It is a freezing night, perhaps the coldest night I’ve known in Tangier. The wind blows from the northwest bringing the chill of the Atlantic. I walk through the silent city. Not even the dogs are out. It is a long walk to T.C.’s studio and it takes me more than an hour. I do not think but climb over the wall in my usual place (I have found a spot where I land on a path rather than leave a print in the earth). I go into his bedroom and hear his feet moving over the floor and I know that he is working. I step into the light of his studio. It is warm from a wood- burning salamander in the corner. He continues to work. I move towards his back. The muscles are tense beneath his robe. I stop very close to him and still he does not notice. He lays on paint as thick as flesh. I breathe on his neck and he sets solid as stone. He does not turn. He cannot bring himself to turn.

‘It is me,’ I say.

He turns. His eyes search mine for reason and, when that is fruitless, pity. I have no need of, or desire for verbal redress and so my hand flashes out and I chop him across the throat with such brutal force that his throat cracks loudly. The brush and palette fall from his hands. He drops to his knees. I hear him desperately trying to breathe over his shattered larynx. I step behind him and hold my hand over his mouth and grip his nose. All the strength has been taken out of him by the savagery of my first blow. Only as death crowds his mind does the survival reflex shoot strength into his arms, but it is far too late. I hold him tight and snuff out the last flickering flame. I lay him face down on the floor. I take the four nudes and remove them from their stretchers and roll them up. I put them by the door. I take a five-litre can of white spirit and pour it over the floor and T.C.’s inert body. There is turpentine and alcohol, too. I drop a lighted match and leave. I walk back to my studio. I hide the canvases above my bed in the roof. I lie down. My work is done and sleep comes easily to me.
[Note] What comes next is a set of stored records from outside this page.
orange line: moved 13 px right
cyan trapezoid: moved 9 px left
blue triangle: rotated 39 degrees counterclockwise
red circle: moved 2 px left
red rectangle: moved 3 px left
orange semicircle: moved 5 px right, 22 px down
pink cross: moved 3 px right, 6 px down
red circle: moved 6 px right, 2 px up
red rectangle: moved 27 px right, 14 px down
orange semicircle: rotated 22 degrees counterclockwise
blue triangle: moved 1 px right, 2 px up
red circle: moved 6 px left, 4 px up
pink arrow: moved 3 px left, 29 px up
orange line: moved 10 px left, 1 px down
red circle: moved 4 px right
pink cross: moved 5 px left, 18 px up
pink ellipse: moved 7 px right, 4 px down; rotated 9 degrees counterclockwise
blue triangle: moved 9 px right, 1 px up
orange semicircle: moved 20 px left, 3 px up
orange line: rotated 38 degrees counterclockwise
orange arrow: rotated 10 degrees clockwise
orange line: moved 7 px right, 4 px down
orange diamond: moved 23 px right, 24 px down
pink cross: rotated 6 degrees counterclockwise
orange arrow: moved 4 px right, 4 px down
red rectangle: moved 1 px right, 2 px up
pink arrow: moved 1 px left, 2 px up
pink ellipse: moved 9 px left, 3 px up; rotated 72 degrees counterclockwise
Javier drank the last of the whisky in his glass. As the enormity of what he was reading had burgeoned off the page to fill the whole room with its tumorous ghastliness, he had steadily filled and refilled his glass until he was drunk. His earlier sense of triumph had disappeared. His face felt like slapped rubber. His feet were covered in the photocopied pages that had fallen from his weakening grasp. His head nodded against his shoulder. His neck cracked back as his reflexes shunned sleep and what lay in wait for him there, but he lost all resistance; exhaustion won, his mind and body were completely played out.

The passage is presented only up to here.